[Dataset items]

+ + +

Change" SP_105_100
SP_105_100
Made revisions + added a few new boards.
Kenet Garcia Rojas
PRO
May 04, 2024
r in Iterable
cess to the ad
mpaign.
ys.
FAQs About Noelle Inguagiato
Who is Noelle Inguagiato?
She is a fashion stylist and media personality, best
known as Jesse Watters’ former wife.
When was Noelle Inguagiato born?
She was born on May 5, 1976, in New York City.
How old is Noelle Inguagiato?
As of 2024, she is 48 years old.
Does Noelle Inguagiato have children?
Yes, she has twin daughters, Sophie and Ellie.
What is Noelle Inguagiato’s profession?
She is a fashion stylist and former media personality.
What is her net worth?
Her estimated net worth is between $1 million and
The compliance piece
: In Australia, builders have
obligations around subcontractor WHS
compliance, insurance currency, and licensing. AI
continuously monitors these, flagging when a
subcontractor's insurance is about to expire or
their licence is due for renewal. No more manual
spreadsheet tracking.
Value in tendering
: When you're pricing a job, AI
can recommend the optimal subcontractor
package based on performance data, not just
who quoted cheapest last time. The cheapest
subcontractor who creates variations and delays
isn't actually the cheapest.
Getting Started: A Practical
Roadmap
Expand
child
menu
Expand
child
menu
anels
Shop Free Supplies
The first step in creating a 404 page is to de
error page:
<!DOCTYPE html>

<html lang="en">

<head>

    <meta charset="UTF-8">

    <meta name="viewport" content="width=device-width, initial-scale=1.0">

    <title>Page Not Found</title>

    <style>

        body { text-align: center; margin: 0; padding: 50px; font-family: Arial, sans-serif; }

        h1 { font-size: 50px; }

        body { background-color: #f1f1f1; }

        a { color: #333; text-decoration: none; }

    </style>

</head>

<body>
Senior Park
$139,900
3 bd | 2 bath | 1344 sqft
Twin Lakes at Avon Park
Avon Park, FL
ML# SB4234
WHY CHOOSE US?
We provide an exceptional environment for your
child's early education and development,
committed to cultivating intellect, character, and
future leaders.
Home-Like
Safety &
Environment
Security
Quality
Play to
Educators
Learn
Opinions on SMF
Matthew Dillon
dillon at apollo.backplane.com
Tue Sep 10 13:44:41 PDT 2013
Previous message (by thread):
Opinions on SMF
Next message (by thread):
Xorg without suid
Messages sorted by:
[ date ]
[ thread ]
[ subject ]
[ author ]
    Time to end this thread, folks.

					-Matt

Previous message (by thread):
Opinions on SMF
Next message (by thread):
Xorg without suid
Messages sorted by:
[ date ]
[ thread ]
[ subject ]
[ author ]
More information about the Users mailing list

+ + +

- _Required action_
The required answer is the run of lines above, starting at the line with "Value in tendering" and ending at the line with "The first step", reproduced exactly with both ends.

- _Written answer_
Value in tendering
: When you're pricing a job, AI
can recommend the optimal subcontractor
package based on performance data, not just
who quoted cheapest last time. The cheapest
subcontractor who creates variations and delays
isn't actually the cheapest.
Getting Started: A Practical
Roadmap
Expand
child
menu
Expand
child
menu
anels
Shop Free Supplies
The first step in creating a 404 page is to de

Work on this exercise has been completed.